城下町気質

彦根観光協会の宿泊部会に出席した無我の宿主から、
 
スタッフへ伝達講習があったので、
 
ちょっと書きとめておきます。
 
4000枚のパンフレットが残っている。
 
新規で作成する必要がないパンフレットである。
 
この分の予算を他に有効活用できないか。

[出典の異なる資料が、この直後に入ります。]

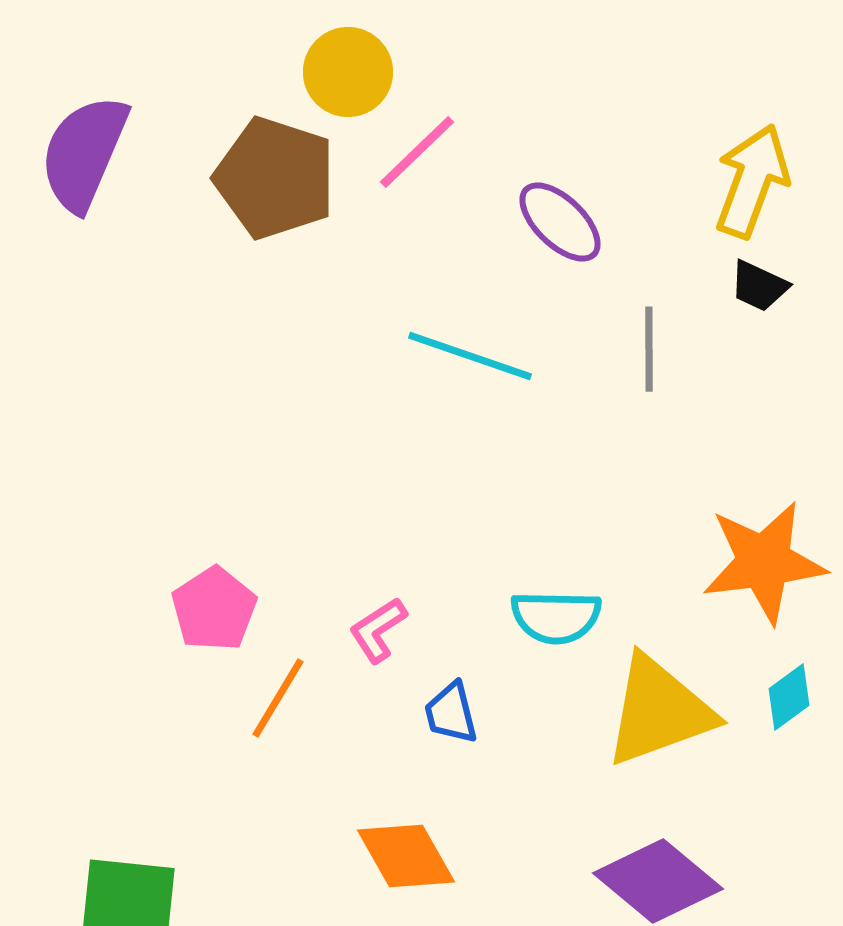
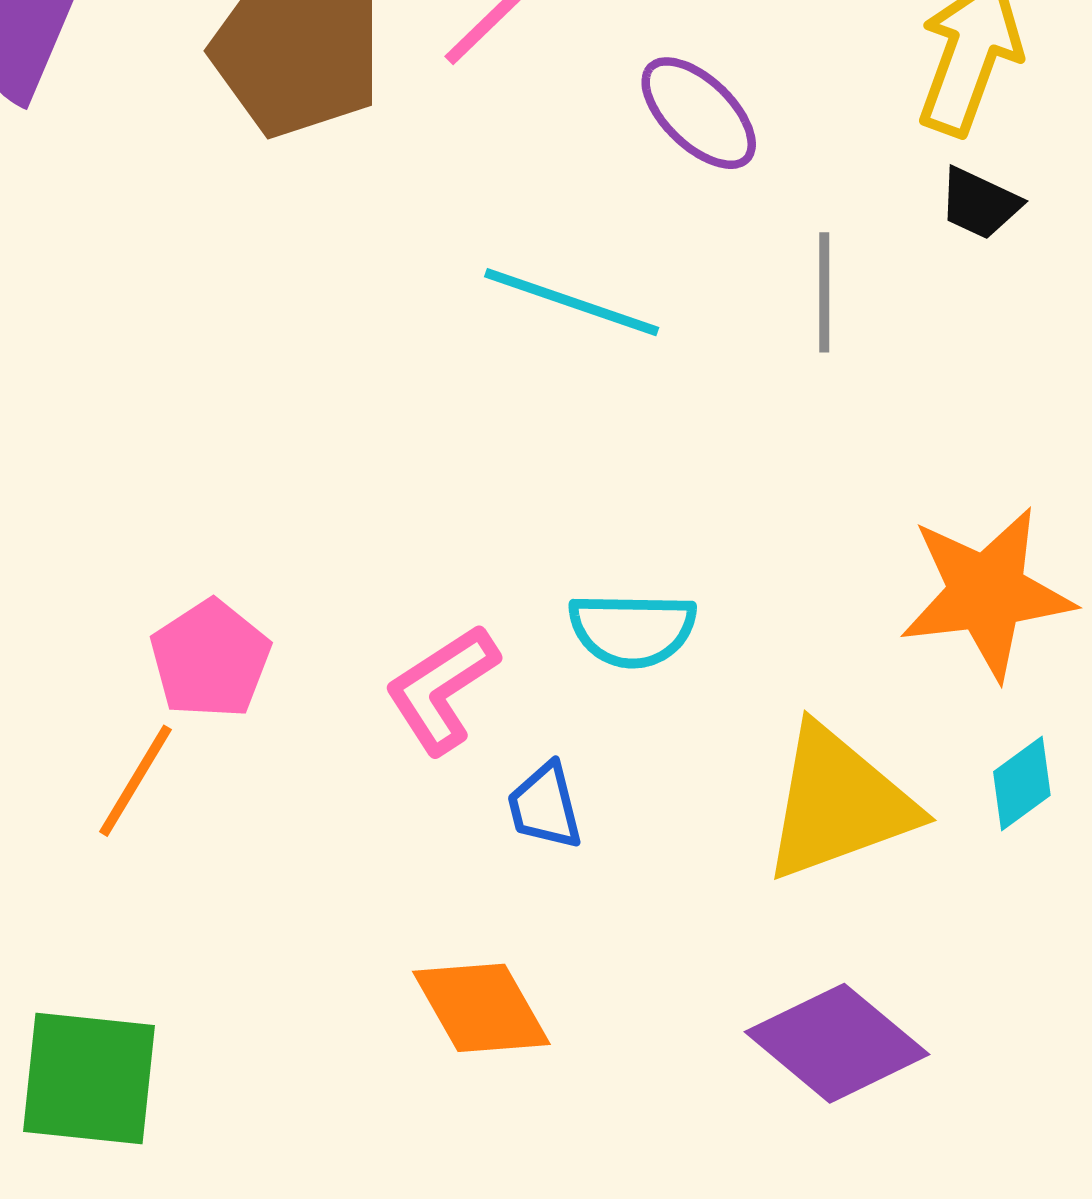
cyan semicircle: (556, 617) -> (632, 630), moved
pink L-shape: (378, 630) -> (442, 689), size x1.4
orange line: (278, 698) -> (136, 781), moved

⬅︎宿泊施設側の意見。
 
予算の用途変更は不可能。⬅︎協会側。
 
はい却下。
 
民間同士なら議論の余地はあると思いますが、
 
民✖️官ではこの提案は無駄です。
 
何十分も紛糾したんだとか。
 
紛糾自体も松の廊下じゃないけれど、
 
お芝居みたいな情景が想像されました。
 
城下町気質なんです、みなさま。
 
私は生まれ育ったところには岐阜城がありました。
 
大学・就職と10年以上住んだところには松本城がありましたが、
 
城に対する住民の思い入れはそれほどありませんでした。
 
岐阜はコーヒー飲んでいれば生きていかれる住民で、
 
松本は何んだかわからないけど理屈っぽい住民だけれど、
 
どちらも城下町気質ではないと思います。
 
彦根城というか、井伊家への思い入れかな。。。
 
伝達講習にいたある一人がつぶやきました。
 
その強い思い入れを形(コンシェルジュを名乗る、とか)にしたらと、
 
数年前に考えていたのですが、もはやその横文字も使い古した感があります。
 
ネーミングはどうであれ、
 
観光の目玉は、
 
城でも城下町の町並みでもなく、
 
城下町気質な『彦根人』でいいのではなかろうか。
 
旅人は言います、
 
彦根の人は静かでやさしい感じだ」と。
 
この古い町並みの良さを高めているのです。
 
世界のどこから来ても体感できるようで、
 
楽しいような怖いような、です。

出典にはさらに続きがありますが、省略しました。